As you can tell i want to educate myself in the investment rental property arena. If its not against the rules to ask, out of all the information and scams out there what direction could you guide me in to learn about investing in rental property. I looked at how you crunched the numbers for me in your reply. and in doing so was able to determine cash flow after expenses. I want to be on the right path to learn and not spend money on scams. Also would you be able to finance rental property. If so where would i fill out your loan application. |
| Posted by: loanuniverse Oct 15 2002, 08:49 AM |
Investing in rental property is not that hard to figure out. As long as you don’t pay more than a fair price for the property, have the right attitude to deal with tenants and know enough about repairs not to get overcharged by repairman, you can be successful at this. Before you start, you should do the following:
1) Get yourself familiar with Analyzing the debt Repayment ability of Income Producing Property. Go over the information in http://www.loanuniverse.com/rental.html .
2) Using the information in that page practice with some real life examples in your area and see if they make sense.
3) Decide if you are going to create a legal entity to hold your rental property.
4) Remember that getting financing will depend on the ability of the rental income to pay for the property.
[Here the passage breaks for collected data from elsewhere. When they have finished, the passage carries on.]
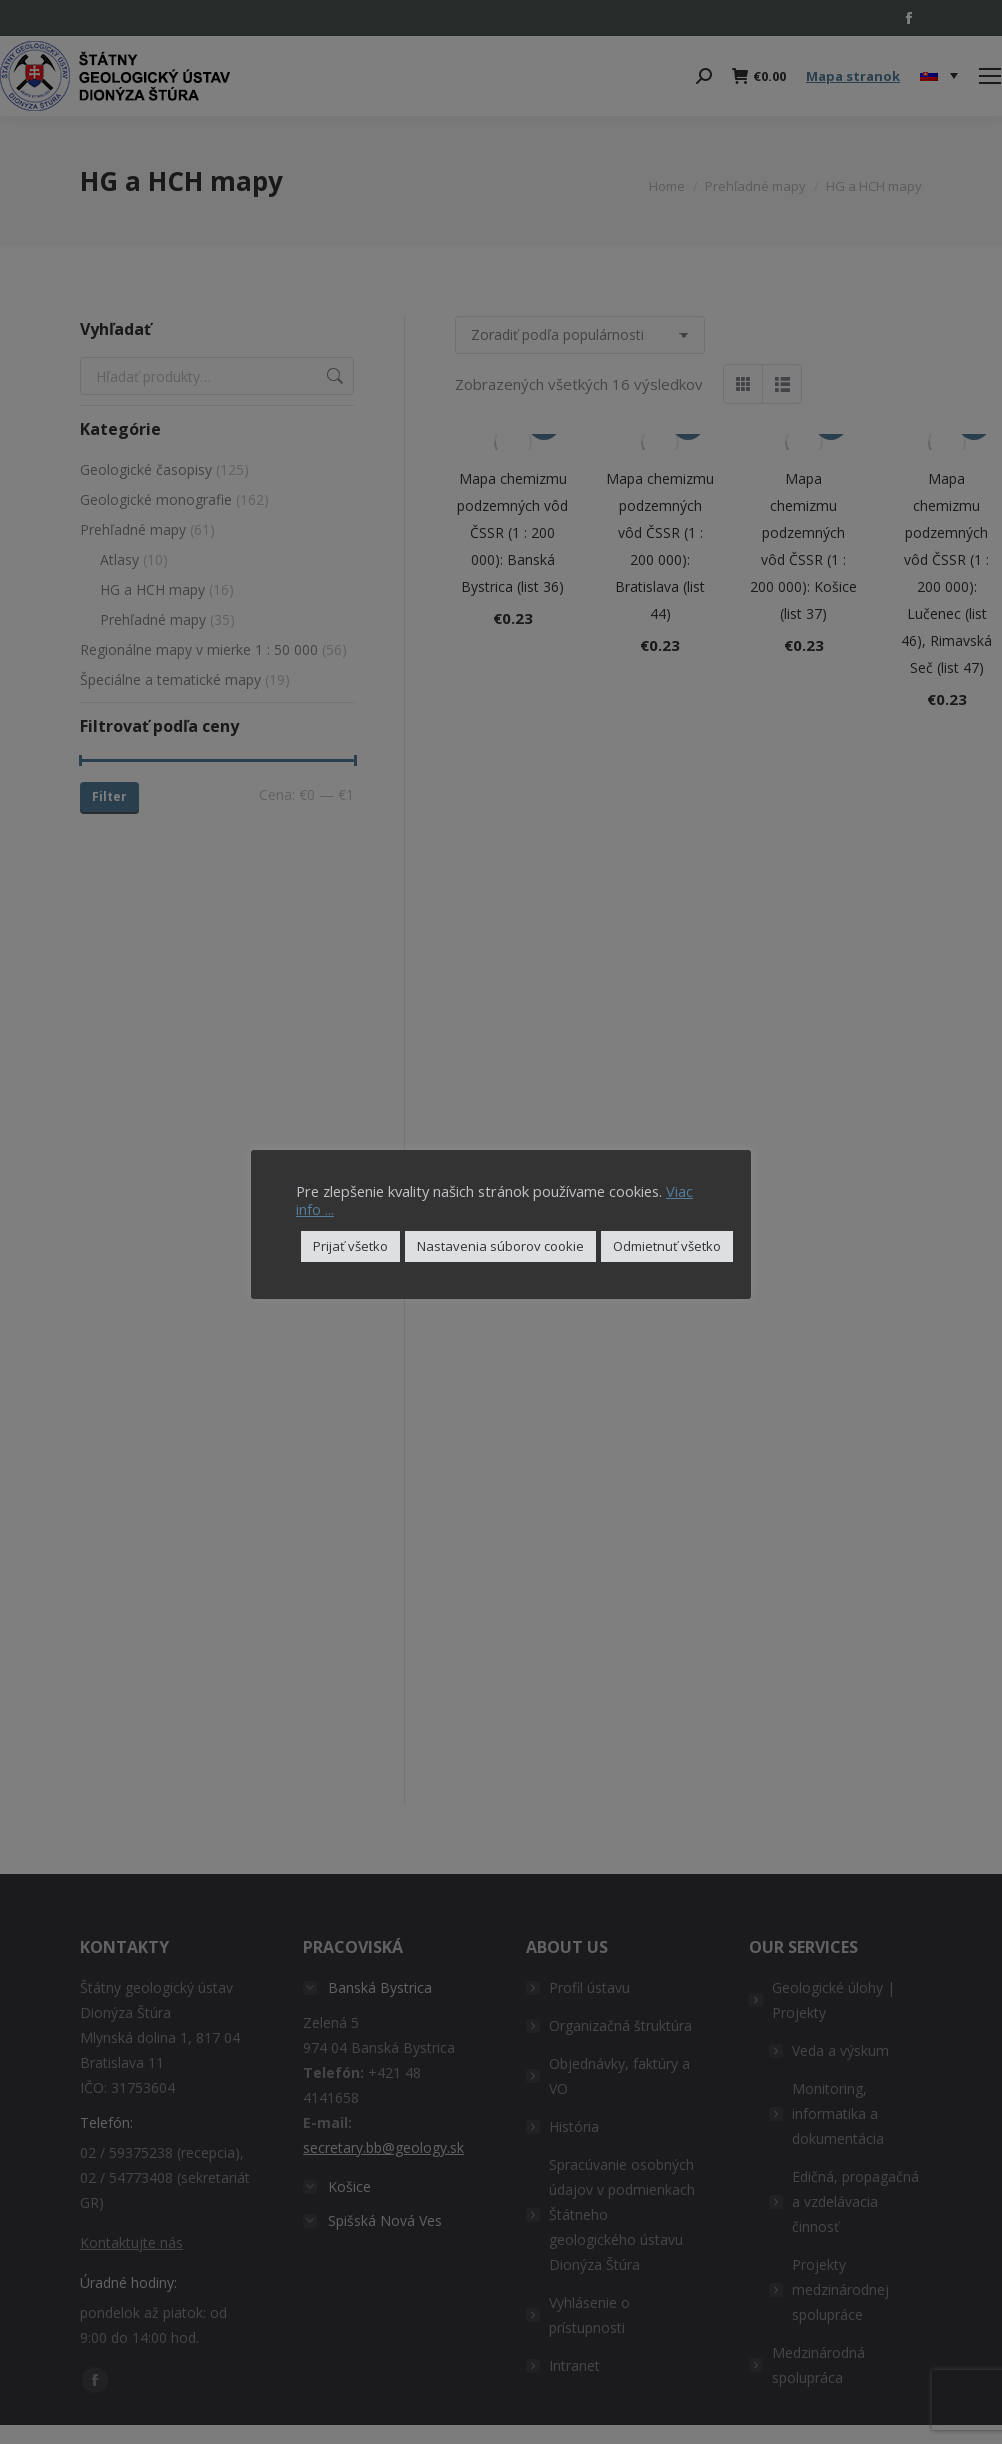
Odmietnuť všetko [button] (667, 1246)
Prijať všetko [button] (350, 1246)
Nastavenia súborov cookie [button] (500, 1246)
If after doing the math you see that the debt service coverage is not adequate and you still want to get the property you could ask that your personal income is taken into consideration as a source of repayment. You can do this by simply writing on the part of the loan application that asks for source of repayment the following: “rental income supplemented by personal income of borrower (or guarantor if you created a corporation)”
Regarding being able to help you get a loan, I will have to quote my FAQ ……. I am not really in the business of giving loans, I am in the business of assessing the risk associated with those loans, and I would prefer to keep this website and my work at the bank separate. If you need help, I can give you a rough idea of your chances or advice on preparation and the most effective route to take in order to get a loan, but not get involved in the actual approval of the loan.